Furthermore, the Speenhamland Laws dehumanized the worker by taking away his independence. Poorhouses were horrific cesspools of filth, and though they were provided by the state, their maintenance was given the same amount of attention it usually is, that is, while purportedly to be well funded by the discourse of the politicians and leaders, the truth of the matter was the parishes and communities whose responsibility it was to keep up the letter of the law seldom had the resources to do so and if they did, were flooded with the professional pauper. Even if the worker had the good fortune to be relatively secure in his position of employment, he would always know that his income was not parallel to his performance, no, his income was a subsidy of the state, yet not a subsidy in which he took part, to wit, the state provided his income for him but he had no participation in the working or maintenance of the state, and thus was a victim of charity, not a member of society in good standing. The worker, due to the very laws allegedly ratified for his welfare, was ensnared in a bear trap of insecurity he had stumbled into by circumstance.
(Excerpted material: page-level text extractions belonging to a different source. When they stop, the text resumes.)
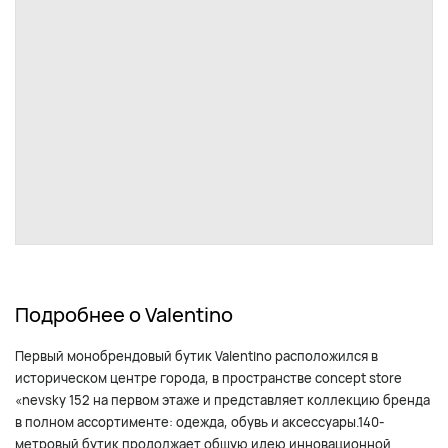
Подробнее о Valentino
Первый монобрендовый бутик Valentino расположился в
историческом центре города, в пространстве concept store
«nevsky 152 на первом этаже и представляет коллекцию бренда
в полном ассортименте: одежда, обувь и аксессуары.140-
метровый бутик продолжает общую идею инновационной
The Speenhamland Laws were repealed in 1834, but their legacy lived on. Polanyi argues that the condition of the worker in the nineteenth century, and in a way the condition of society in those years, were defined in many ways by the ineffectuality of the laws and the missteps their passing brought. The problem of Speenhmaland wasn’t the desire to define a minimum of income for the working class, it was the activity of the capitalist state expecting a more socialistic communal spirit when asking the worker to make sacrifices in a cutthroat labor market — a problem we see over and over in history whenever the interests of the poor and rich diverge and legislation attempts to reconcile the two. It’s rather obvious to the observer that such legislation can never work in a capitalist economy. The worker never feels he or she has an investment in the business of society, and the capitalist class refuses to ease up on the exploitation of the underclass though redistribution. The answer does not lie in a libertarian view of an unregulated market, nor in a Keynesian soft capitalism. The answer is a radical transformation of our economic system away from capitalism.